15 The relevant costs principles identified in the cases relied on by the parties are generally in agreement, with each party emphasising that dicta which particularly supports its arguments. I particularly note [7] -[14] of GPT as a useful summary of the relevant principles and cases where there are multiple issues and the successful litigant fails on some issues. While the original points of claim raised a number of grounds of challenge, by the hearing there was only one substantive ground supported by two different arguments. In other words, I would not characterise the proceedings at hearing as raising multiple issues such as occurred in Farah and GPT and gave rise to the apportionment of costs according to the outcome of the multiple issues in those cases. The principle quoted in Waters v PC Henderson (Australia) Pty Ltd (NSWCA, 6 July 1994, unreported) per Mahoney J, as cited by Biscoe J in GPT at [10], is more apposite in the circumstances of this case. In Waters Mahoney J approved of the statement in Ritchie's Supreme Court Procedure that:
Where the proceedings involve multiple issues the application of the rule that costs follow the event may involve hardship where a party succeeds on some issues yet fails on others. Particularly is this so where, for example, a defendant succeeds on issues that occupy the bulk of time taken by the proceedings. Nevertheless, unless a particular issue or group of issues is particularly dominant or separable, it would ordinarily be appropriate to award the costs of the proceedings to the successful party without attempting to differentiate between those particular issues on which it was successful and those on which it failed.

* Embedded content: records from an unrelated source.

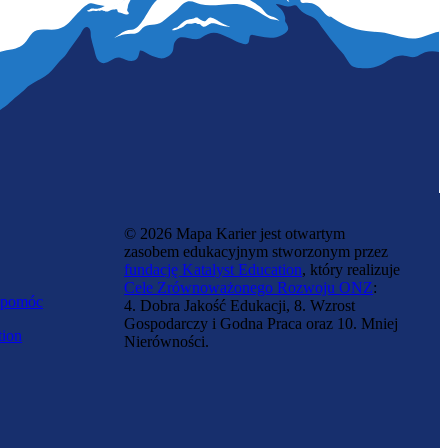
© 2026 Mapa Karier jest otwartym
zasobem edukacyjnym stworzonym przez
fundację Katalyst Education
, który realizuje
Cele Zrównoważonego Rozwoju ONZ
:
 pomóc
4. Dobra Jakość Edukacji, 8. Wzrost
Gospodarczy i Godna Praca oraz 10. Mniej
tion
Nierówności.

Further, Talbot J stated in Farah at [15] that:
I agree that there is reluctance on the part of courts to make an arithmetic or mathematical assessment on an issue by issue basis and that it is generally preferable to adopt a broad brush approach to making costs orders, when necessary, on a proportional basis.
16 In terms of the hearing, there were two substantive issues raised in relation to the one remaining ground of challenge and the Applicant was successful only in relation to one of those issues. I consider there was overlap between the two issues however and that a number of the issues I had to consider in relation to the first issue (Applicant unsuccessful) were also relevant to the second issue (Applicant successful). I do not consider in these circumstances that apportionment of costs is appropriate as between the two issues so that the Applicant would receive 50 per cent of his costs, as the Respondents argued. I agree with the Applicant's counsel that the hearing dealt with the issues efficiently in two days.
17 The failure to obtain a consequential order does not disentitle the Applicant to costs. That was not a result of any failure on the Applicant's part such as the premature commencement of proceedings. The Applicant obtained a declaration about a significant matter in the case. The commencement of proceedings was not automatically negated by Centennial producing the response document required by the Director-General after the public exhibition period for the EIS had been completed. I gave three reasons at [150] as to why I refused to make the further declarations and orders sought. One of those was that I considered the response document was sufficiently within the public domain due to arrangements made in relation to it by the Second Respondent not to warrant the EIS being re-exhibited. The Applicant should have all his costs of the hearing.